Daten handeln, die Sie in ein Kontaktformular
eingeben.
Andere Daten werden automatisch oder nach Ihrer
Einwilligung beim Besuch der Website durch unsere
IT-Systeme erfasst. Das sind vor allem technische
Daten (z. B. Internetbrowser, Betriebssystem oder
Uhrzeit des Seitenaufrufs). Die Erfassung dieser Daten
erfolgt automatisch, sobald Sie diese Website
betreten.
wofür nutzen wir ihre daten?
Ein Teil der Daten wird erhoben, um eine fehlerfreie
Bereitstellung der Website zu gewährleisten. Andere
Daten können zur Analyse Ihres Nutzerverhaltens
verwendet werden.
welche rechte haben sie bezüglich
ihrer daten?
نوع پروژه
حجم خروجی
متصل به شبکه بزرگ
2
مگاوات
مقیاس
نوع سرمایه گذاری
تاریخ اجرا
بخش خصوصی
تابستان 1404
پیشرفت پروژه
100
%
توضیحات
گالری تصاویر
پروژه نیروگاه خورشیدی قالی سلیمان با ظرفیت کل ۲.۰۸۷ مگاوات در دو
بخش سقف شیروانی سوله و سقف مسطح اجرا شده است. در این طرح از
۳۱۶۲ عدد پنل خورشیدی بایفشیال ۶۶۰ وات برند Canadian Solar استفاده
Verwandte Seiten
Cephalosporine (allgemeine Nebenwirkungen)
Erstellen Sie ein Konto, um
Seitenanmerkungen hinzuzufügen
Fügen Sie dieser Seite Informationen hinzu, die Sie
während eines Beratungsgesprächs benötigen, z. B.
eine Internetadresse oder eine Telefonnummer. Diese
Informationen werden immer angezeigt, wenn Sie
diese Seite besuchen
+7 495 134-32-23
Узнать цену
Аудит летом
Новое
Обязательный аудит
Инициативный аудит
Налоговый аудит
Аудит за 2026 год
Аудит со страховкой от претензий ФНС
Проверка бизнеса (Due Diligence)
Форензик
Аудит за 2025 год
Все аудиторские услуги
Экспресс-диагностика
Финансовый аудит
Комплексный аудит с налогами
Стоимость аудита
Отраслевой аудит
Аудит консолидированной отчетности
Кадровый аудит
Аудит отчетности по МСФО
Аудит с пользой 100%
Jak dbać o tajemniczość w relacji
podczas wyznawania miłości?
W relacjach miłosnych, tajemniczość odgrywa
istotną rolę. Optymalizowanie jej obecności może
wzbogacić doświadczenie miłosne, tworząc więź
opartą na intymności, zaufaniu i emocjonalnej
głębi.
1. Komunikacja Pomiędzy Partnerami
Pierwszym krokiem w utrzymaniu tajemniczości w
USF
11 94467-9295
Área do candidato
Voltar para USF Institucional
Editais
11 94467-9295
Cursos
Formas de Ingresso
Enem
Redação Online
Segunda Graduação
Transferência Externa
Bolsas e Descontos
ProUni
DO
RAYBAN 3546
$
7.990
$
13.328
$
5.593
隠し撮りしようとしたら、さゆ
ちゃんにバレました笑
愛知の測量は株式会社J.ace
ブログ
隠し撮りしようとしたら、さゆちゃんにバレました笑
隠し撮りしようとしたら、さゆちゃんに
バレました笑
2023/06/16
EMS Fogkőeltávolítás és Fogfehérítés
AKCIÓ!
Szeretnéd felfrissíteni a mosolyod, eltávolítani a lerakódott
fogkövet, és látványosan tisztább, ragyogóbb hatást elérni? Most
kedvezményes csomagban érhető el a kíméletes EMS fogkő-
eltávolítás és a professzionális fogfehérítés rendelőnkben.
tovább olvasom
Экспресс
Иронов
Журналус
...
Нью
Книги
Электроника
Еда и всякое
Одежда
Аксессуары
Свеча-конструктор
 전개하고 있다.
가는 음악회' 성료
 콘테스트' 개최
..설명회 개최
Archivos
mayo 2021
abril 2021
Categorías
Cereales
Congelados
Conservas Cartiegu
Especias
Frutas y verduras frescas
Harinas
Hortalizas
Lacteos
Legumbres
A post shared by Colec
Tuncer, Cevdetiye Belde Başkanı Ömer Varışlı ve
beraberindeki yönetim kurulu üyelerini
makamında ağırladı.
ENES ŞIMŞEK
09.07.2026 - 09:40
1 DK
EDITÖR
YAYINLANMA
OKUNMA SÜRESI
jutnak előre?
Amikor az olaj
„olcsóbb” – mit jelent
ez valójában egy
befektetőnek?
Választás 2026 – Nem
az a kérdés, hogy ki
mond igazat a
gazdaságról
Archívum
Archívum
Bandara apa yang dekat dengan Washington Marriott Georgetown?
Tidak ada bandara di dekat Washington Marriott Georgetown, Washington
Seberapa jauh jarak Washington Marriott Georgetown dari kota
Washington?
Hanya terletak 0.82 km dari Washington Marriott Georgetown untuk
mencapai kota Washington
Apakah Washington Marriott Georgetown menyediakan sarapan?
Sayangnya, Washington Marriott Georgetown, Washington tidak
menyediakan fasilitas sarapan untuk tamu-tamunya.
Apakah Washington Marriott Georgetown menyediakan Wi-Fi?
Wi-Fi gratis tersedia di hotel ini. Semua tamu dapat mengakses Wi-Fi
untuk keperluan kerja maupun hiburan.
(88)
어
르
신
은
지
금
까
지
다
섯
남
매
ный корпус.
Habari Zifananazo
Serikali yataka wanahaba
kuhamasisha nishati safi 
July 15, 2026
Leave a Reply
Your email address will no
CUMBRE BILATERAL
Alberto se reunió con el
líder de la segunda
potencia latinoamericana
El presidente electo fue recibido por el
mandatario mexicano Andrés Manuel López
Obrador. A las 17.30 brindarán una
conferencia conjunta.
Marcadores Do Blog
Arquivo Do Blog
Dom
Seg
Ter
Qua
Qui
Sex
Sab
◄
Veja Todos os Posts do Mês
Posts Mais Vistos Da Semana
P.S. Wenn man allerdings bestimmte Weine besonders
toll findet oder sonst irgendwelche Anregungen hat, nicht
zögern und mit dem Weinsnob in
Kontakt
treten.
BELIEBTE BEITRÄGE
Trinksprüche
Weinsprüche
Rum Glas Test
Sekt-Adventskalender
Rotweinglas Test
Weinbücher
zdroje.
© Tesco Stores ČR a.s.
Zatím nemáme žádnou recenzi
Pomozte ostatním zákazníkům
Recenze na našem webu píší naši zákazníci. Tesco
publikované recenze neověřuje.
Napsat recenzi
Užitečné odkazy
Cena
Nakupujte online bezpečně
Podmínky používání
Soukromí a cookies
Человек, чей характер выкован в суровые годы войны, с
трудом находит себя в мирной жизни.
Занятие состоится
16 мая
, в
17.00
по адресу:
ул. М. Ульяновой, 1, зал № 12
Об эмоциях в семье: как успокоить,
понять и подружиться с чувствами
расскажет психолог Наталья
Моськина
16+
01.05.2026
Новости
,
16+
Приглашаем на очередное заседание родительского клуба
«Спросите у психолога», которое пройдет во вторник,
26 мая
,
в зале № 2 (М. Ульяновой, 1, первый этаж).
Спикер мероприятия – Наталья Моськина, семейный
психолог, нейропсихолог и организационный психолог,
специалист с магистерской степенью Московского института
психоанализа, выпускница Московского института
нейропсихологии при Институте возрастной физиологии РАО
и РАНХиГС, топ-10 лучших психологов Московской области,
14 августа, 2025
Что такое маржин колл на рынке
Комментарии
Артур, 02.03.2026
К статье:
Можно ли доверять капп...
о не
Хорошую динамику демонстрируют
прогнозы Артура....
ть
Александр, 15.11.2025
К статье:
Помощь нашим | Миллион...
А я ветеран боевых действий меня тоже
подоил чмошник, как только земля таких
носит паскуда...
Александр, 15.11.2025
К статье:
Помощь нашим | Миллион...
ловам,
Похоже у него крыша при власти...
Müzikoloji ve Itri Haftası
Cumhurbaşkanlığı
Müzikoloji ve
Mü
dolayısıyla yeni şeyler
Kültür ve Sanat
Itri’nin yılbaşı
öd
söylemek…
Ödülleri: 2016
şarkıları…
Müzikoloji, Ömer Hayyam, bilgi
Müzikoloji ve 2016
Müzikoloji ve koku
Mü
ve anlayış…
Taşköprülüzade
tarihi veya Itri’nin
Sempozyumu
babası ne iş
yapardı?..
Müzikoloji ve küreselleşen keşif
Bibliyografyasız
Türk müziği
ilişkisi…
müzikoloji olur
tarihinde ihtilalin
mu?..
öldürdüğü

____

- The task:
Report each line of the material above where the word "dari" appears.

- Response to the task:
Seberapa jauh jarak Washington Marriott Georgetown dari kota
Hanya terletak 0.82 km dari Washington Marriott Georgetown untuk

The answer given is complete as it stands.